Retirement plans

Investors will soon have many options to invest for their retirement. Several mutual fund houses, such as SBI, Reliance, Axis, DSP BlackRock, among others, are getting ready to launch their retirement products. Only three fund houses – UTI, Franklin Templeton and Tata – currently offer retirement plans in the country. Mutual funds have been clamouring for approval of their retirement products for a long time. They also wanted these products to be included in the Section 80C basket, which allows tax deduction of up to R1.5 lakh on certain investments. Finally, their prayers have been granted. Until recently, only insurance companies were allowed to offer pension products in India.

A cursory look at the offer documents reveal that these schemes offer various investment options to investors. Depending on their risk profiles, investors can choose different combinations of equity and debt. Typically, the most aggressive investment option would have maximum allocation to equity and a very conservative portfolio would have maximum allocation to debt. A combination of debt and equity would take care of the risk profiles that fall between these two extremes.

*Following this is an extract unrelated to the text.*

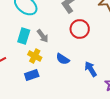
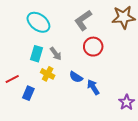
blue arrow: (91, 69) -> (93, 87), moved
blue rectangle: (32, 75) -> (28, 93), moved, turned -48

These various investment options shouldn’t be confusing for a regular mutual fund investor. An investor can figure out the specifications of a plan by looking at the equity or debt component in it. A plan with 65-100 per cent equity allocation is like any equity-oriented fund. Similarly, a plan with 90-95 per cent debt allocation is a pure debt plan. Mutual fund investors may also find investment allocations similar to balance funds, MIPs and so on. All an investor has to do is to pick an investment option that matches his risk profile and investment objective.

Since these schemes are expected to pool savings for retirement, you have the option to lock-in the money till your retirement or redeem it before that. To discourage investors from exiting from the scheme before their retirement, fund houses have lined up stiff exit loads for early redemptions.

Reliance’s product, apart from the two existing retirement funds from UTI and Templeton, qualifies for tax deduction under Section 80C. Other fund houses are also hopeful of getting similar exemption.

However, this is likely to pose a serious challenge to common investors as most of them typically exhaust most of the available limit under Section 80C with their EPF contributions and life insurance policies. ELSS is also going to compete with these retirement products. That could make the choice tricky for most investors.

Also, since some of these schemes do not have a mandatory lock-in period like all other permitted investments under Section 80C, it is entirely up to an investor to stick to his investments. It remains to be seen how many investors will have the discipline and courage to continue with their investment plan in adverse market conditions, as these retirement products allow investors to exit them after paying a slightly higher exit load.